Title/Position:
Associate Professor, Islamic Studies and Christian-Muslim Relations and Director of Graduate Studies
Education: PhD, Islamic Studies, Center for the Study of Islam and Christian-Muslim Relations, University of Birmingham, UK, 2001; MDiv, Luther-Northwestern Theological Seminary, 1993; BA, Capital University, 1989.
David D. Grafton is Associate Professor of Islamic Studies and Christian-Muslim Relations and the Director for Graduate Studies of the Lutheran Theological Seminary at Philadelphia. Prior to his appointment at LTSP, he served as the Coordinator of Graduate Studies at the Evangelical (Presbyterian) Theological Seminary in Cairo, Director of the Center for Middle East Christianity at the ETSC, and adjunct lecturer in Islamic studies at the Dar Comboni Institute for Arabic and Islamic Studies, Cairo, Egypt. He has a PhD in Islamic Studies from the Center for the Study of Islam and Christian-Muslim Relations, University of Birmingham, England.

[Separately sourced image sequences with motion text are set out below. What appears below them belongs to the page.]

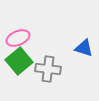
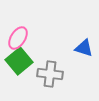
pink ellipse: rotated 35 degrees counterclockwise
gray cross: moved 2 px right, 5 px down
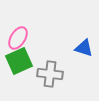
green square: rotated 16 degrees clockwise
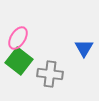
blue triangle: rotated 42 degrees clockwise
green square: rotated 28 degrees counterclockwise
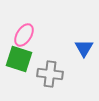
pink ellipse: moved 6 px right, 3 px up
green square: moved 2 px up; rotated 20 degrees counterclockwise
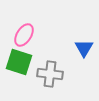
green square: moved 3 px down
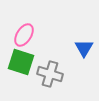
green square: moved 2 px right
gray cross: rotated 10 degrees clockwise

Dr. Grafton’s academic interests focus on Christian-Muslim relationships in the Middle East, including 19th and 20th century Islamic social-political thought, 19th and 20th Protestant missionary thought on Islam, and Middle East Christianity. He has provided lectures and seminars on Islam, Middle East Religion and Society, and Christian-Muslim Relations around the world, including Jordan, Lebanon, Egypt and Sudan, England, and within the United States.
He is the author of numerous articles on Christian-Muslim Relations in the Middle East, as well as The Christians of Lebanon: Political Rights in Islamic Law (I.B. Tauris, 2004) and Piety, Politics and Power: Lutherans Encountering Islam in the Middle East (Wipf and Stock, 2009).
David D. Grafton is a pastor of the Evangelical Lutheran Church in America, and has served Lutheran congregations in New Jersey, England, and an international inter-denominational congregation in Cairo, Egypt. He is married to Karla Fackler Grafton and has three children: Andrew, Rebekah and Danielle.